Até esse momento eu não havia escrito nada sobre a comovente tragédia de Santa Maria que abalou a cidade como um terremoto em equação de morte, dor e estupefação. Sim, estupefação que ganhou o estado, o país, o mundo, e tingiu de luto tantos corações.

Fui a um dos velórios dos jovens santo-angelenses ceifados pela fumaça mortífera. Rezei por minutos diante do esquife fechado, sem convicção do que rezava. Não havia argumentos ali no meu coração que pudesse iluminar um pouco minha fé agastada pelos dolorosos fatos. Depois abracei o pai balbuciando algumas palavras que queriam ser de consolo. Mas ao abraçar a mãe do jovem ali ao lado, não achei nenhuma palavra para ela, e chorei um instante no gritante silêncio das dores que se juntavam.

De certa forma, todos morremos um pouco quando temos que afrontar um episódio tão cruel e tão próximo como esse. E morrem junto um pouco de nossas crenças, nossos julgamentos, nossas certezas, nossas razões, nossos objetivos e nossas esperanças. É no atropelo desses abalos que perdemos as palavras para explicar, para obter uma resposta, para racionalizar e até para consolar. Vazios imensos, nebulosidades, temores, descaminhos. A fé, talvez a fé, talvez a oração, não sei.
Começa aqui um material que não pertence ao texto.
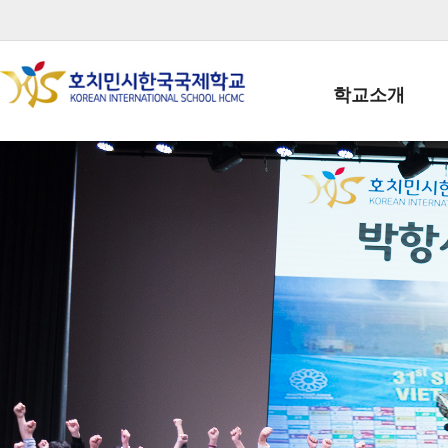
학교소개
학교장인사말
학생회장인사말
학교상징
학교연혁
학교 CI
교직원현황
학생현황
위치/전화
전경사진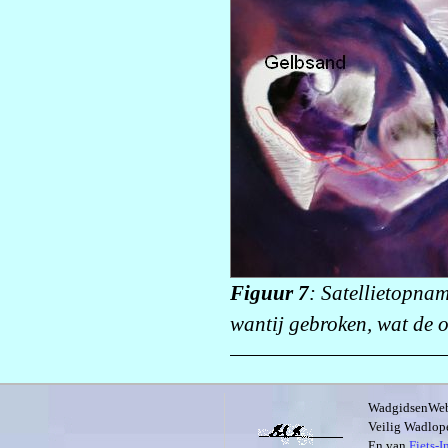
Figuur 7
: Satellietopna
wantij gebroken, wat de o
WadgidsenWeb i
Veilig Wadlope
En van
Fiets-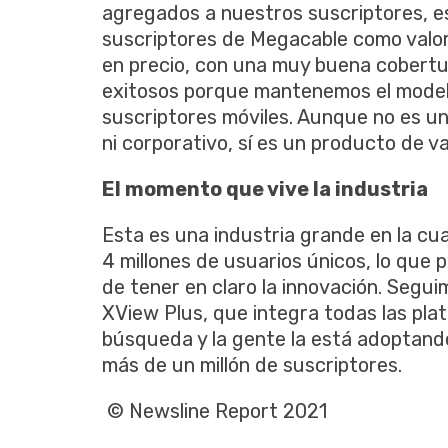
agregados a nuestros suscriptores, 
suscriptores de Megacable como valo
en precio, con una muy buena cobertu
exitosos porque mantenemos el model
suscriptores móviles. Aunque no es u
ni corporativo, sí es un producto de v
El momento que vive la industria
Esta es una industria grande en la cu
4 millones de usuarios únicos, lo que
de tener en claro la innovación. Segu
XView Plus, que integra todas las pl
búsqueda y la gente la está adoptan
más de un millón de suscriptores.
© Newsline Report 2021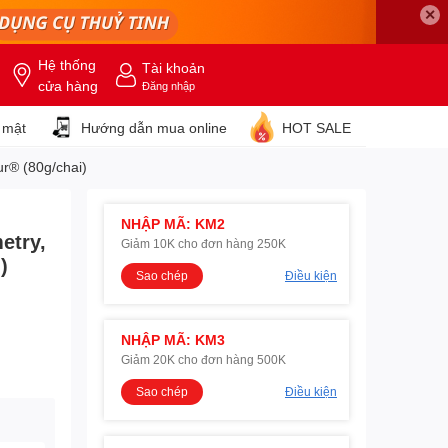
✕
Hệ thống
Tài khoản
cửa hàng
Đăng nhập
 mật
Hướng dẫn mua online
HOT SALE
ur® (80g/chai)
NHẬP MÃ: KM2
etry,
Giảm 10K cho đơn hàng 250K
)
Sao chép
Điều kiện
NHẬP MÃ: KM3
Giảm 20K cho đơn hàng 500K
Sao chép
Điều kiện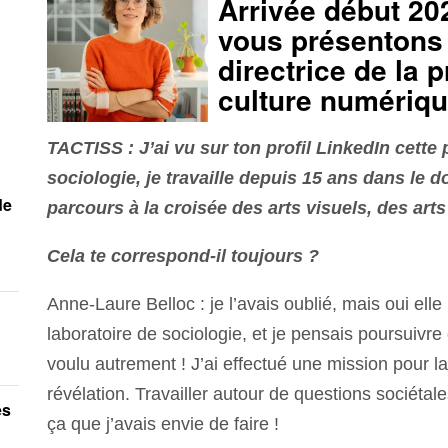
Arrivée début 20
vous présentons 
directrice de la 
culture numériq
TACTISS : J’ai vu sur ton profil LinkedIn cette 
sociologie, je travaille depuis 15 ans dans le d
de
parcours à la croisée des arts visuels, des art
Cela te correspond-il toujours ?
Anne-Laure Belloc : je l’avais oublié, mais oui elle
laboratoire de sociologie, et je pensais poursuivre
voulu autrement ! J’ai effectué une mission pour la
révélation. Travailler autour de questions sociétale
es
ça que j’avais envie de faire !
E nesse afã da mídia querer se antecipar a tudo, nessa busca de culpados, na azáfama de opiniões que se mesclam entre a pobreza de argumentos e o sentimento geral de perda de alguma coisa em comum, não sei por que razões deixo-me assaltar por uns versos de Gregório de Matos, tão antigos e tão atuais, e que falam da instabilidade das coisas do mundo:

Nasce o Sol, e não dura mais que um dia,
Depois da luz se segue a noite escura,
Em tristes sombras morre a formosura,
Em contínuas tristezas a alegria.

Porém se acaba o Sol, por que nascia?
Se formosa a luz é, por que não dura?
Como a beleza assim se transfigura?
Como o gosto da pena assim se fia?

Essas perguntas ficam furando a cabeça depois da torturante tragédia de Santa Maria. São as mesmas perguntas que a humanidade repete a si mesma há milênios, e não obtém a resposta. No entanto, o tempo e a vida nascem juntos, ambos inexoráveis, o tempo em direção ao eterno, a vida em direção à morte. Quando nascemos, já estamos morrendo.

“Porém, se acaba o Sol, por que nasce”?

Mas esse poeta barroco foi um poeta triste, como triste e escuro é o Barroco. Se a “formosa luz não dura”, o tempo dura. E se nada mais restar que nos console, se as mãos postas em súplica divina também adia a dor que punge, o tempo é implacável. Então eu busco consolo nos Sermões de Vieira, o grande padre Antônio Vieira, outro barroco, que pregava assim sobre o tempo:

– Tudo cura o tempo, tudo faz esquecer, tudo gasta, tudo digere, tudo acaba.
Será que cura também os corações destroçados pela tragédia de Santa Maria?